O artigo 483 da CLT elenca os motivos pelos quais o trabalhador pode rescindir o contrato de trabalho e receber integralmente as verbas rescisórias (saldo de salários, aviso prévio, férias vencidas e/ou proporcionais + 1/3, 13º salário, levantamento do FGTS + multa de 40% e seguro desemprego). São eles:
- forem exigidos serviços superiores às suas forças, defesos por lei, contrários aos bons costumes, ou alheios ao contrato;
- for tratado pelo empregador ou por seus superiores hierárquicos com rigor excessivo;
- correr perigo manifesto de mal considerável;
- não cumprir o empregador as obrigações do contrato;
- praticar o empregador ou seus prepostos, contra ele ou pessoas de sua família, ato lesivo da honra e boa fama;
- o empregador ou seus prepostos ofenderem-no fisicamente, salvo em caso de legítima defesa, própria ou de outrem;
- o empregador reduzir o seu trabalho, sendo este por peça ou tarefa, de forma a afetar sensivelmente a importância dos salários.
Entretanto, esse recurso vem sendo utilizado de maneira indiscriminada pelos empregados, seja como forma de ocultar o desejo da demissão e obter vantagens no acerto rescisório, ou para garantir o recebimento integral das verbas trabalhistas e do seguro-desemprego face a negativa do “acordo de dispensa” por seus empregadores. Além disso, qualquer dissabor contratual vem sendo astuciosamente apresentado pelo empregado como “falta grave” para configurar a rescisão indireta, o que tem sobrecarregado o Poder Judiciário com ações trabalhistas levianas e gerado prejuízo aos trabalhadores que realmente necessitam se valer desse recurso para rescindir o seu contrato de trabalho abusivo.

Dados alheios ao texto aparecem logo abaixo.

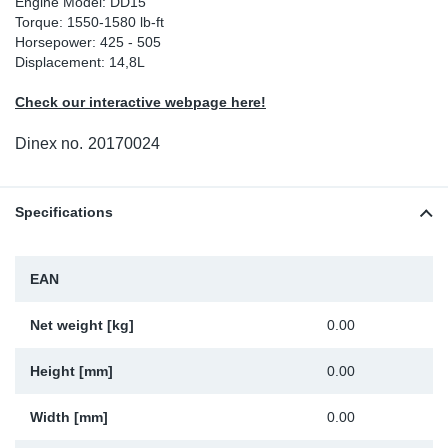
Engine Model: DD15
Torque: 1550-1580 lb-ft
Sp
Horsepower: 425 - 505
Displacement: 14,8L
Wi
Check our interactive webpage here!
Dinex no.
20170024
Specifications
EAN
Net weight [kg]
0.00
Height [mm]
0.00
Width [mm]
0.00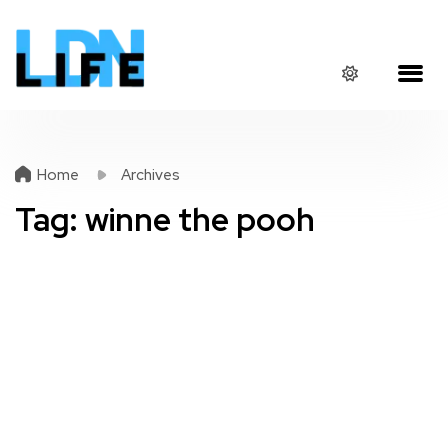
Home
Archives
Tag:
winne the pooh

Situações como essas têm deixado a rescisão indireta “mal vista” aos olhos dos juízes trabalhistas. Os magistrados, para o alívio de trabalhadores e empregadores de boa-fé, vêm atuando com mais atenção às provas e aos elementos processuais que formarão a sua convicção, sentenciando de modo a não prejudicar qualquer das partes litigantes em suas decisões. Ou seja, a postura dos magistrados frente à banalização da “justa causa invertida” é a de não deferir o mero e isolado “descumprimento contratual” alegado pelo empregado, mas sim acatar situações que tornem o pacto laboral insustentável. Assim, deverá haver falta grave do empregador, a ponto de causar empecilhos para a continuidade da relação laboral, como por exemplo, ausência e/ou atraso reiterado de salários e recolhimentos fundiários, ocorrência de assédio moral e sexual, não concessão e pagamento das férias.

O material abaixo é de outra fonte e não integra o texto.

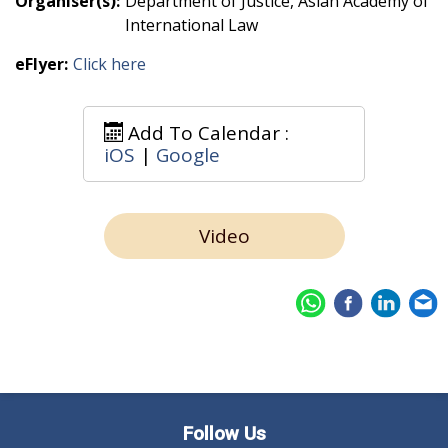
Organiser(s):
Department of Justice, Asian Academy of
International Law
eFlyer:
Click here
Add To Calendar :
iOS
|
Google
Video
Follow Us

Esta modalidade de rescisão é importante demais para trabalhadores e empregadores de boa-fé para ser alegada indiscriminadamente em processos trabalhistas. Isso acaba por cercear direitos de quem realmente faz jus a utilizá-la. Portanto, caro empregado, se você iniciou o labor em uma empresa tendo em mente que poderá desfazer-se do seu contrato de trabalho a qualquer momento e ainda receber verbas rescisórias sob falácias na Justiça do Trabalho, saiba que está totalmente equivocado, pois os entendimentos mudaram! Além de não obter êxito no pleito, você ainda poderá ser condenado por litigância de má-fé.